Lei Chen has joined CF as Vice President, Clean Energy Solutions. She will lead a team charged with working to support CF’s decarbonization strategy, and will develop market opportunities for CF to manufacture and sell blue and green ammonia. She brings 20 years of experience in the energy industry, most recently as Head of Business Development in Fuels for Alimentation Couche-Tard/Circle K. Prior to that, she had a long-standing career with BP and held a number of commercial development roles with BP supply, trading, and downstream businesses. She will report to Chris Bohn, Senior Vice President and CFO.
The Mosaic Co. confirmed on Oct. 21 that its phosphate operations that were idled due to Hurricane Ian (GM Oct. 7, p. 1) are back up. There were no further details.
Mosaic reported on Oct. 3 that significant flooding and high winds were experienced throughout Central Florida during the storm and caused modest damage to its phosphate facilities and supporting infrastructure.
It said early assessments indicated that phosphate production could be down by approximately 200,000-250,000 mt, split roughly evenly between the third and fourth quarters of 2022. Repairs were expected to take 1-2 weeks.
The strike at Mexico’s Grupo Fertinal’s Lazaro Cardenas phosphate plant is over, according to industry sources, though the company had not responded to inquiries at press time. The strike was reported to have begun on Aug. 26, and Fertinal declared force majeure soon thereafter (GM Sept. 2, p. 28).
The company was reported to be in the process of bringing the plant back to production.
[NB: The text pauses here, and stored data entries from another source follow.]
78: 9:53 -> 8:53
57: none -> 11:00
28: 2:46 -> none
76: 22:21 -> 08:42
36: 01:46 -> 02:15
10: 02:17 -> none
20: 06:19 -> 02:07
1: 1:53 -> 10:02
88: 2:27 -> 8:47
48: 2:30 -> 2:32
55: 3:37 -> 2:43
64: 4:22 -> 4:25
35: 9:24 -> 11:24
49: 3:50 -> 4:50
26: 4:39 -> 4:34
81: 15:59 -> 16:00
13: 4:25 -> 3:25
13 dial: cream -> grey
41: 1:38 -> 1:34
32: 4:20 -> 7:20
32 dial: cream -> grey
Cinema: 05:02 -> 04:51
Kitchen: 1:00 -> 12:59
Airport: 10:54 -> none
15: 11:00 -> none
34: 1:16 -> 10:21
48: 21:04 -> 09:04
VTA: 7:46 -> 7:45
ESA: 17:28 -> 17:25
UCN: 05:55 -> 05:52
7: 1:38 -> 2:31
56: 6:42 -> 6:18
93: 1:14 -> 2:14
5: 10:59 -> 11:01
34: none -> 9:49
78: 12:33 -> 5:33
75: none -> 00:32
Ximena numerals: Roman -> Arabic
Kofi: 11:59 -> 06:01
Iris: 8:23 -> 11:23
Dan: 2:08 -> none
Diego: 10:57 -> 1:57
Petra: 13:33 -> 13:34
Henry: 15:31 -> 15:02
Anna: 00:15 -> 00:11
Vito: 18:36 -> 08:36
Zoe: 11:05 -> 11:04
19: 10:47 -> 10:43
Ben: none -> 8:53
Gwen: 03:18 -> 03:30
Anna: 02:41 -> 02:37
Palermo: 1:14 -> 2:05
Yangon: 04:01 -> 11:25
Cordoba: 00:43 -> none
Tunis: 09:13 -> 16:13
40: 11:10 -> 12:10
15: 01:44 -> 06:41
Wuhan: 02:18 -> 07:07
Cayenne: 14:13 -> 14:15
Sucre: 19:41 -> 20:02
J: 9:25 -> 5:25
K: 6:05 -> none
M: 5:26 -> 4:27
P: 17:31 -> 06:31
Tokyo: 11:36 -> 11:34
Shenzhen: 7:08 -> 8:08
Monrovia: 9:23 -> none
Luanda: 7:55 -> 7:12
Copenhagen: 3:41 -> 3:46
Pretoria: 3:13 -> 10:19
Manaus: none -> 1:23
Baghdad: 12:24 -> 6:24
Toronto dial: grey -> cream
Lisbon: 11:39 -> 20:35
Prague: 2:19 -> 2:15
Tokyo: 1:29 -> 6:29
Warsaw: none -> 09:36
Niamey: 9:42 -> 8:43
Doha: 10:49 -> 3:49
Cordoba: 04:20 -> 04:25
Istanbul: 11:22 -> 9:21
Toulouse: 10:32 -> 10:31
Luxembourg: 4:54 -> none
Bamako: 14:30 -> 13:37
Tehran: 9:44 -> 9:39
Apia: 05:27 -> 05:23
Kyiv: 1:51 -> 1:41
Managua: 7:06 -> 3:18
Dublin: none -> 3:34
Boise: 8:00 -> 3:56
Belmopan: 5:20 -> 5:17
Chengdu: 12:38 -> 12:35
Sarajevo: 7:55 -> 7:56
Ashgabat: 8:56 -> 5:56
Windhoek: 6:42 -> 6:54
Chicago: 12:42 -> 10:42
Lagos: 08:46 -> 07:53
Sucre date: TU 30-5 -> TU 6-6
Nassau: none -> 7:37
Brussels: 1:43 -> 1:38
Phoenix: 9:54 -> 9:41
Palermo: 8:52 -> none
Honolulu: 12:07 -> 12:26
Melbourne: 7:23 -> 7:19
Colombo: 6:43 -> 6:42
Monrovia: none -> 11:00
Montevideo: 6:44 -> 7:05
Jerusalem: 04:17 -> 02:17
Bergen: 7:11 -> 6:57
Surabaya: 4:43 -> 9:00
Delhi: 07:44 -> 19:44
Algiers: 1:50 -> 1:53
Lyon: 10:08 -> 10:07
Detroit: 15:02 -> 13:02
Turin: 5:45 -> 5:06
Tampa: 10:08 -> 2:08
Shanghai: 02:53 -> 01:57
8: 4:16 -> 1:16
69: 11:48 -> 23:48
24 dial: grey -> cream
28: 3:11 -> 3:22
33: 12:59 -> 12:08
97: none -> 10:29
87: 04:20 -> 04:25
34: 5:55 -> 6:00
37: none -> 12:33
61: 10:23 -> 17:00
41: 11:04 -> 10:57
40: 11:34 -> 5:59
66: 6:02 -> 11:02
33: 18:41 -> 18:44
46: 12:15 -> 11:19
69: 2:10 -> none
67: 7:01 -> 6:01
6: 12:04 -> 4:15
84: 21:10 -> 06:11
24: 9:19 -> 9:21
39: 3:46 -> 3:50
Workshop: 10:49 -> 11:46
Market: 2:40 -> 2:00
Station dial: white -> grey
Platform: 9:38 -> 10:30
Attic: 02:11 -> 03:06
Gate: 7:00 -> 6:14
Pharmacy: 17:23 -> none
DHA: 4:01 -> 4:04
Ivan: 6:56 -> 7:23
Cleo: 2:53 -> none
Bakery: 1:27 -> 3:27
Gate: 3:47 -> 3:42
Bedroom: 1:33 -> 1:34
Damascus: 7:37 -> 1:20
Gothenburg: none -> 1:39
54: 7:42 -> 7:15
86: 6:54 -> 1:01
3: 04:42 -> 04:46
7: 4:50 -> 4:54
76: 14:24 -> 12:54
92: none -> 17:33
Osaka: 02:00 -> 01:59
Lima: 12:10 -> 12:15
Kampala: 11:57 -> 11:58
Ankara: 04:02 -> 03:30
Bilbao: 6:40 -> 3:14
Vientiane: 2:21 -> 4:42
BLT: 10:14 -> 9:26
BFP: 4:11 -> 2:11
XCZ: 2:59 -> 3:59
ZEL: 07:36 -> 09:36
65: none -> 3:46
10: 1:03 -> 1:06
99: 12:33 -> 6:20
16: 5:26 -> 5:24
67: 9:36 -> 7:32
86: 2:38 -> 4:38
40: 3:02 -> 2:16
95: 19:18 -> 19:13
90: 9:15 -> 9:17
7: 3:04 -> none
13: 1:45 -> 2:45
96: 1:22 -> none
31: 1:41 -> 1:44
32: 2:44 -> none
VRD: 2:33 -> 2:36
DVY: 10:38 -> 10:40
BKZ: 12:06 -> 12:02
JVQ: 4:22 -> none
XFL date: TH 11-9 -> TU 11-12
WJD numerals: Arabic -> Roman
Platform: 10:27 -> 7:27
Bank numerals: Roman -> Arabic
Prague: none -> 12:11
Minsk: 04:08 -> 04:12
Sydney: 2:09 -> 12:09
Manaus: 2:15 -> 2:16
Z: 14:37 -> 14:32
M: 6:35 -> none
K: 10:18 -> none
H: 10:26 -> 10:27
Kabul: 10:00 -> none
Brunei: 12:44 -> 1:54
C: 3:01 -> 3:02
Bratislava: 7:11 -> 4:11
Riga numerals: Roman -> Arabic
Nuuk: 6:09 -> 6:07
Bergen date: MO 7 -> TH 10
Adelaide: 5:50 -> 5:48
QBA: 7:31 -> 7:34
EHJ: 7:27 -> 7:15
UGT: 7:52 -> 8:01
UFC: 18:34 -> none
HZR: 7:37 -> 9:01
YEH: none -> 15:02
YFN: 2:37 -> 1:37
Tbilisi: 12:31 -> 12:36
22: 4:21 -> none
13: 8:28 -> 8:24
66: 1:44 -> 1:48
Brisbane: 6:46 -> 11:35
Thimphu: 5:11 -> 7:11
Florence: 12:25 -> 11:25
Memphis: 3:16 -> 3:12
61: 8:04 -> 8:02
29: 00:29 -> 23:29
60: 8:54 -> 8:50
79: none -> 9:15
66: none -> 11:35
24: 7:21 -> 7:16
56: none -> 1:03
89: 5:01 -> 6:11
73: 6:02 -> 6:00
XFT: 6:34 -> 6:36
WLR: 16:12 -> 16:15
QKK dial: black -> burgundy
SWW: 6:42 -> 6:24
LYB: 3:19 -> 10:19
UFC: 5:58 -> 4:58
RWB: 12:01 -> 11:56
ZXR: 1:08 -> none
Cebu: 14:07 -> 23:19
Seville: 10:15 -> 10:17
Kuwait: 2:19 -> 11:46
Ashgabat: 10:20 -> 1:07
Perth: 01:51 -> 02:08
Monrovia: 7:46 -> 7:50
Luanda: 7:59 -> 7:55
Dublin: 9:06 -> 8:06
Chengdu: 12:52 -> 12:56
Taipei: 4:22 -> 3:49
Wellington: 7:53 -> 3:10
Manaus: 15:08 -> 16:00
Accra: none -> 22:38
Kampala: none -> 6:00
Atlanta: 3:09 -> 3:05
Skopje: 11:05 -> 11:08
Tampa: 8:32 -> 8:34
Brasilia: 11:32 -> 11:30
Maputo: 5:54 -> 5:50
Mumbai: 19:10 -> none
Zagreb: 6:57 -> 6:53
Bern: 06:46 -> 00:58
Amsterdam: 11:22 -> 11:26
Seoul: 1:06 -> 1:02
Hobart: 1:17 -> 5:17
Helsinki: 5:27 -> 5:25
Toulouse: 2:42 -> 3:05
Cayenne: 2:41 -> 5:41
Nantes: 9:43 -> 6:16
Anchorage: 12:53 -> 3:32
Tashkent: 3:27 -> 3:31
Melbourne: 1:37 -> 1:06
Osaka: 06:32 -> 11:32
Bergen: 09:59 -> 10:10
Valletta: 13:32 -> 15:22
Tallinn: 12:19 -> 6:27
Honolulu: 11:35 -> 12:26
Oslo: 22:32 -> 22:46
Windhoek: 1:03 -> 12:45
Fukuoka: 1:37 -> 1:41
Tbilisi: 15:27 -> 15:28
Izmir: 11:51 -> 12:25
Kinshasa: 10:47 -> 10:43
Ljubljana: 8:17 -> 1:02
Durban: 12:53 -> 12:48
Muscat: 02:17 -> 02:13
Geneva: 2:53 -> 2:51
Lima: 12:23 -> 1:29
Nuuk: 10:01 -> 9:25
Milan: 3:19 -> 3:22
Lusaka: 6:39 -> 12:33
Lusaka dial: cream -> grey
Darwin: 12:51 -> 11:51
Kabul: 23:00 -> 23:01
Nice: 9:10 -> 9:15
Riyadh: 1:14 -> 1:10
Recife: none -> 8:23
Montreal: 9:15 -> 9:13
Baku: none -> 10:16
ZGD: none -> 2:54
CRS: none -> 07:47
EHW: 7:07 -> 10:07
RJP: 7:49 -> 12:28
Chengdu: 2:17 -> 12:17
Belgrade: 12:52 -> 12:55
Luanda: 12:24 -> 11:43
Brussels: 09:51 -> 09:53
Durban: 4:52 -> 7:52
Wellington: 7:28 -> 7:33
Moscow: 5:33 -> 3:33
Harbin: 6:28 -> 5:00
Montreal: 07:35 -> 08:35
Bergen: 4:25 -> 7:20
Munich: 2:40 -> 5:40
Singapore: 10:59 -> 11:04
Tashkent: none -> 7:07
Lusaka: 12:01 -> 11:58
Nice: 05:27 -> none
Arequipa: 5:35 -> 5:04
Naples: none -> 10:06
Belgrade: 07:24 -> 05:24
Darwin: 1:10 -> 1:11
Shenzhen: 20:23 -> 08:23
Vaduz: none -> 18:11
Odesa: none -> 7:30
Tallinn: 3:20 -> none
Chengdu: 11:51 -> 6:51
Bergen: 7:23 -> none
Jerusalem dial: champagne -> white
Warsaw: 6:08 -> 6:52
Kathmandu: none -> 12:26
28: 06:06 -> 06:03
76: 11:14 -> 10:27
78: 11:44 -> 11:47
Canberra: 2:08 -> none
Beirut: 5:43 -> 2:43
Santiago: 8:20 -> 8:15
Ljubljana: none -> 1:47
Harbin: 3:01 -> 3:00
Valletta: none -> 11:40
Fertinal has approximately 1. 2 million mt/y of DAP/MAP/TSP capacity at Lazara Cardenas, according to the Green Markets Global DAP/MAP Supply & Demand Model.
Winnipeg-based Sollio Agriculture has announced that Ontario Grain LP, a grain partnership in which Sollio holds a majority stake, has decided to exit the grain market and wind down activities in Ontario. The decision will initiate the sale of six operating elevators at Shetland, Staples, Talbotville, Princeton, Becher, and Palmerston.
“The extraordinary events of the past two years causing global economic disruption led to unexpected, significant business challenges and a volatile commodity market,” said Casper Kaastra, CEO of Sollio Agriculture. “Ontario Grain made this difficult but necessary decision after an exhaustive analysis of all available options.”
Sollio, formerly known as La Coop fédérée before a major rebranding in early 2020 (GM Feb. 29, 2020), acquired the Ontario Grain partnership’s assets in 2018 as part of a broader growth strategy. Earlier this year, however, Sollio announced it was entering a phase of consolidating its acquisitions and optimizing its assets.
Sollio said this consolidation process will allow it to focus on its remaining core business activities in crop and livestock production. According to its website, the company’s crop production business is the largest supplier of seeds and fertilizer to farmers in Quebec and eastern Ontario.
Sollio said Ontario Grain intends to honor all existing contracts and to fulfill its obligations to farm customers, employees, and business partners for an orderly transition. It also plans to continue serving clients during the 2022 harvest season, although at a reduced capacity.